Soon, the thread used to stitch apparels or footwear could be made by using natural raw materials like bamboo shoots, algae, starch, banana skin or even spider cells.

UK-based Coats, the world’s leading manufacturer in thread and structural components for apparel and footwear, is working on material transition from oil-based to non-oil based. Historically, 95 per cent of the raw materials and dyes and chemicals used for manufacturing are oil-based, said Rajiv Sharma, Group Chief Executive of the $1.6 billion company.

Coats’ India Sustainability Hub - a first of its kind in the country - launched recently in Madurai will play a key role in the material transition, he said.

At Coats, by 2030, everything may come from either recycled or renewable and new generation materials like wood pulp, corn, bamboo shoots and banana skin for making the threads, he said.

“We will try out vegan dyes and chemicals. We are working with multiple global suppliers on how we can consume less chemicals in our own process as less chemicals means less water use,” he said.

In the past, before this innovation hub, to create these samples would take months.
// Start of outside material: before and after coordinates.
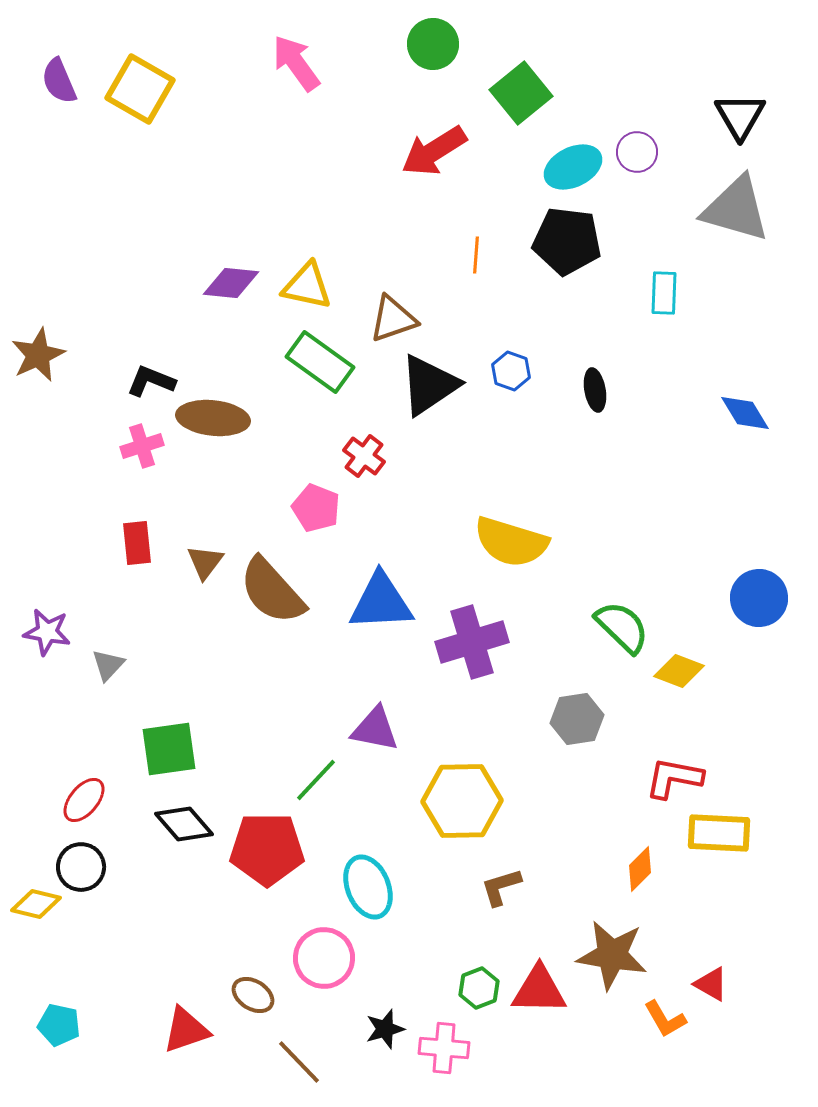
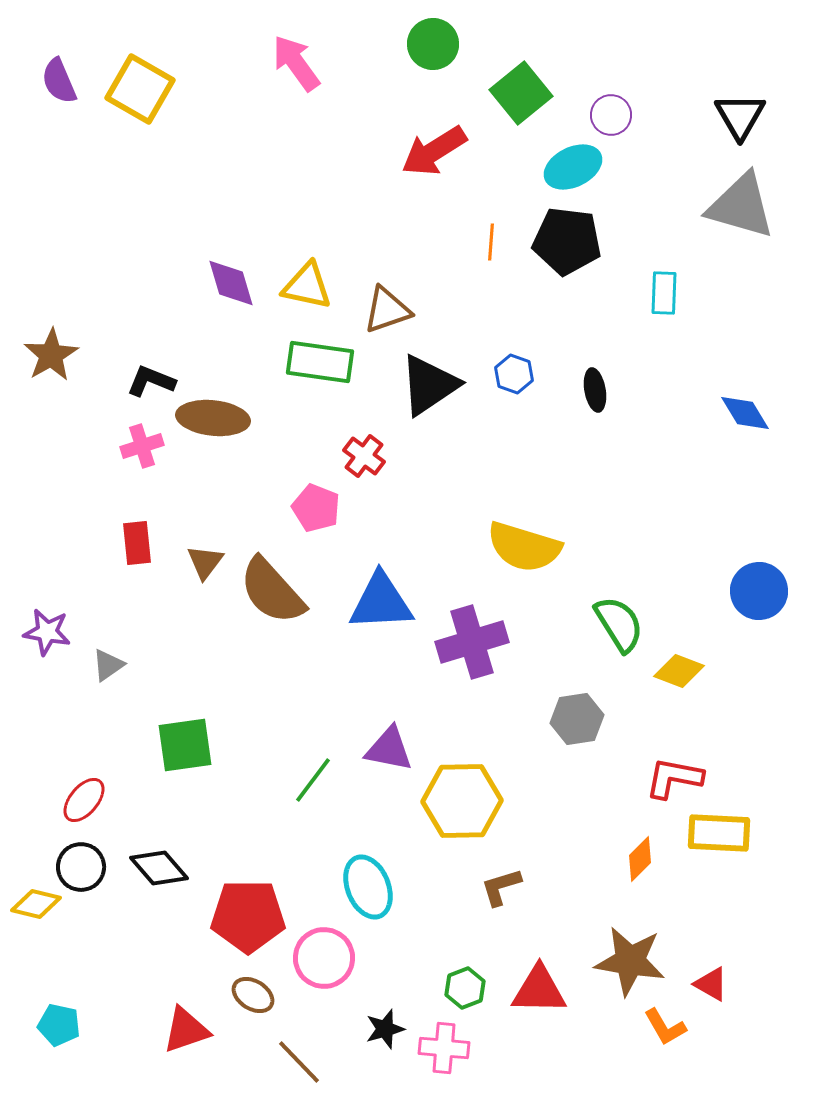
purple circle at (637, 152): moved 26 px left, 37 px up
gray triangle at (736, 209): moved 5 px right, 3 px up
orange line at (476, 255): moved 15 px right, 13 px up
purple diamond at (231, 283): rotated 68 degrees clockwise
brown triangle at (393, 319): moved 6 px left, 9 px up
brown star at (38, 355): moved 13 px right; rotated 6 degrees counterclockwise
green rectangle at (320, 362): rotated 28 degrees counterclockwise
blue hexagon at (511, 371): moved 3 px right, 3 px down
yellow semicircle at (511, 542): moved 13 px right, 5 px down
blue circle at (759, 598): moved 7 px up
green semicircle at (622, 627): moved 3 px left, 3 px up; rotated 14 degrees clockwise
gray triangle at (108, 665): rotated 12 degrees clockwise
purple triangle at (375, 729): moved 14 px right, 20 px down
green square at (169, 749): moved 16 px right, 4 px up
green line at (316, 780): moved 3 px left; rotated 6 degrees counterclockwise
black diamond at (184, 824): moved 25 px left, 44 px down
red pentagon at (267, 849): moved 19 px left, 67 px down
orange diamond at (640, 869): moved 10 px up
brown star at (612, 955): moved 18 px right, 6 px down
green hexagon at (479, 988): moved 14 px left
orange L-shape at (665, 1019): moved 8 px down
The hub will generate 75 kg of samples every day to make threads of different materials with strength and size. The samples will be first tested at Coats itself; and then sent to customers to be used in their production line and once approved, it will move from sampling to bulk production, he added.

Historically, 95 per cent of the raw materials and dyes and chemicals used for manufacturing are oil-based. We are heavily dependent on oil for generating polyester, nylons, dyes and exotic materials used in manufacturing.

conserving water

The industry consumes a lot of water, electricity, chemicals and labour intensive in the making of the garment. For instance, nearly 150 litres of water is used to make 1 kg of thread. “We make enough thread to go to the moon and come back every three hours,” he said. A jeans pant requires nearly 700 litres of water, he claims. Technological advancements will enable the industry to produce the same jeans pant in less than half the water.

Coats, in the last four years, has reduced water consumption by 40 per cent. “Let’s invest in new technology where we would not need water at all. We are working with universities in the US, Germany, Japan and India to get the best brains to help us and the industry on this. There are also commercial benefits as the brands want it, and it becomes a point of differentiation for us,” he said.